(Exercise input)

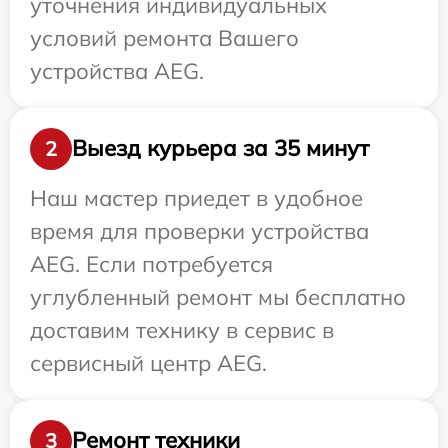
уточнения индивидуальных
условий ремонта Вашего
устройства AEG.
Выезд курьера за 35 минут
2
Наш мастер приедет в удобное
время для проверки устройства
AEG. Если потребуется
углубленный ремонт мы бесплатно
доставим технику в сервис в
сервисный центр AEG.
Ремонт техники
3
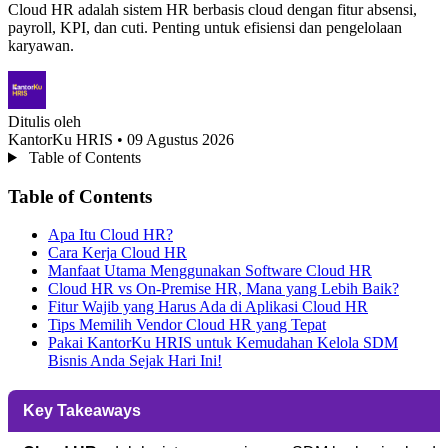
Cloud HR adalah sistem HR berbasis cloud dengan fitur absensi,
payroll, KPI, dan cuti. Penting untuk efisiensi dan pengelolaan
karyawan.
Ditulis oleh
KantorKu HRIS
• 09 Agustus 2026
Table of Contents
Table of Contents
Apa Itu Cloud HR?
Cara Kerja Cloud HR
Manfaat Utama Menggunakan Software Cloud HR
Cloud HR vs On-Premise HR, Mana yang Lebih Baik?
Fitur Wajib yang Harus Ada di Aplikasi Cloud HR
Tips Memilih Vendor Cloud HR yang Tepat
Pakai KantorKu HRIS untuk Kemudahan Kelola SDM
Bisnis Anda Sejak Hari Ini!
Key Takeaways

(End Exercise input)

Work request:
Retrieve each line of the data in which the word "Cloud" can be found.

Problem solution:
Cloud HR adalah sistem HR berbasis cloud dengan fitur absensi,
Apa Itu Cloud HR?
Cara Kerja Cloud HR
Manfaat Utama Menggunakan Software Cloud HR
Cloud HR vs On-Premise HR, Mana yang Lebih Baik?
Fitur Wajib yang Harus Ada di Aplikasi Cloud HR
Tips Memilih Vendor Cloud HR yang Tepat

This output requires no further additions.